§ BRIEF
Give the lines again word for word, beginning with the one containing "- 20.230 views" and ending with the last line of the material below.

§ DATA TO USE

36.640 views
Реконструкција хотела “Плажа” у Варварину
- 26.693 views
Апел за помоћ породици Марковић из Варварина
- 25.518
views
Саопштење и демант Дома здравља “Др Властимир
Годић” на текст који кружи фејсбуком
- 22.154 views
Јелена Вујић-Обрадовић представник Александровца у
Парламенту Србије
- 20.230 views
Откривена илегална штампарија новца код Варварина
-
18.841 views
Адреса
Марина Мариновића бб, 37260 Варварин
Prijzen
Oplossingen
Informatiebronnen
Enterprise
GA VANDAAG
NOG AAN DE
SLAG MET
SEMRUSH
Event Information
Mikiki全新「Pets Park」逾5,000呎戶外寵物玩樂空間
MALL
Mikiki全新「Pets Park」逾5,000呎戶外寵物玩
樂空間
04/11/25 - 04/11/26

§ SOLUTION TO THIS TASK
- 20.230 views
Откривена илегална штампарија новца код Варварина
-
18.841 views
Адреса
Марина Мариновића бб, 37260 Варварин
Prijzen
Oplossingen
Informatiebronnen
Enterprise
GA VANDAAG
NOG AAN DE
SLAG MET
SEMRUSH
Event Information
Mikiki全新「Pets Park」逾5,000呎戶外寵物玩樂空間
MALL
Mikiki全新「Pets Park」逾5,000呎戶外寵物玩
樂空間
04/11/25 - 04/11/26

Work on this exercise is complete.